## Record set

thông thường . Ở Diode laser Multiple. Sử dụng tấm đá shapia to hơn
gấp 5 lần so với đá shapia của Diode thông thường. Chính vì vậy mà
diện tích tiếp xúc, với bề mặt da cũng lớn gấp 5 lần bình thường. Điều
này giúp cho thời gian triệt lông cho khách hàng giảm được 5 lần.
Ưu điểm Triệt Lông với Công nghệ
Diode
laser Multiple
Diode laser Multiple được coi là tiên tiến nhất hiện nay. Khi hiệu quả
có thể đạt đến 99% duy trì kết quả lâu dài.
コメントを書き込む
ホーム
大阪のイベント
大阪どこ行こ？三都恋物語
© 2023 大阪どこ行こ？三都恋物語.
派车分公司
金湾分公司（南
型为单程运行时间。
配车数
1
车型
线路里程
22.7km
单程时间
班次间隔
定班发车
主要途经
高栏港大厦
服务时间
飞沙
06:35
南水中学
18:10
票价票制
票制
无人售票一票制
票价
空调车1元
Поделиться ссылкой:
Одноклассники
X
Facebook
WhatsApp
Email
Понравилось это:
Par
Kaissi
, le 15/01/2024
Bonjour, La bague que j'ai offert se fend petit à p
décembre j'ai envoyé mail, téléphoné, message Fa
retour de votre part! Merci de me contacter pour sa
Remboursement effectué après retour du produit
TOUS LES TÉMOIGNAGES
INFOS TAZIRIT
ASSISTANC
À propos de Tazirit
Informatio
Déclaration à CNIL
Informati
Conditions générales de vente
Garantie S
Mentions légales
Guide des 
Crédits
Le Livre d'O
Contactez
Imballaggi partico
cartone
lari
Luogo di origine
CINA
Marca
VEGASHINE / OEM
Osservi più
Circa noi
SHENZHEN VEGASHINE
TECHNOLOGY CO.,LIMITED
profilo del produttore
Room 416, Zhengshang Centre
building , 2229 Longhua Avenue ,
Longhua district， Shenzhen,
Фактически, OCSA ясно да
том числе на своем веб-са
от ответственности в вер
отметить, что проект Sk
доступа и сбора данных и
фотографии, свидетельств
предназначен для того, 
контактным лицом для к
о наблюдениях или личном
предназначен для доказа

## What to do
Give the entries again in full, exactly as they were written above.

## Task solution
thông thường . Ở Diode laser Multiple. Sử dụng tấm đá shapia to hơn
gấp 5 lần so với đá shapia của Diode thông thường. Chính vì vậy mà
diện tích tiếp xúc, với bề mặt da cũng lớn gấp 5 lần bình thường. Điều
này giúp cho thời gian triệt lông cho khách hàng giảm được 5 lần.
Ưu điểm Triệt Lông với Công nghệ
Diode
laser Multiple
Diode laser Multiple được coi là tiên tiến nhất hiện nay. Khi hiệu quả
có thể đạt đến 99% duy trì kết quả lâu dài.
コメントを書き込む
ホーム
大阪のイベント
大阪どこ行こ？三都恋物語
© 2023 大阪どこ行こ？三都恋物語.
派车分公司
金湾分公司（南
型为单程运行时间。
配车数
1
车型
线路里程
22.7km
单程时间
班次间隔
定班发车
主要途经
高栏港大厦
服务时间
飞沙
06:35
南水中学
18:10
票价票制
票制
无人售票一票制
票价
空调车1元
Поделиться ссылкой:
Одноклассники
X
Facebook
WhatsApp
Email
Понравилось это:
Par
Kaissi
, le 15/01/2024
Bonjour, La bague que j'ai offert se fend petit à p
décembre j'ai envoyé mail, téléphoné, message Fa
retour de votre part! Merci de me contacter pour sa
Remboursement effectué après retour du produit
TOUS LES TÉMOIGNAGES
INFOS TAZIRIT
ASSISTANC
À propos de Tazirit
Informatio
Déclaration à CNIL
Informati
Conditions générales de vente
Garantie S
Mentions légales
Guide des 
Crédits
Le Livre d'O
Contactez
Imballaggi partico
cartone
lari
Luogo di origine
CINA
Marca
VEGASHINE / OEM
Osservi più
Circa noi
SHENZHEN VEGASHINE
TECHNOLOGY CO.,LIMITED
profilo del produttore
Room 416, Zhengshang Centre
building , 2229 Longhua Avenue ,
Longhua district， Shenzhen,
Фактически, OCSA ясно да
том числе на своем веб-са
от ответственности в вер
отметить, что проект Sk
доступа и сбора данных и
фотографии, свидетельств
предназначен для того, 
контактным лицом для к
о наблюдениях или личном
предназначен для доказа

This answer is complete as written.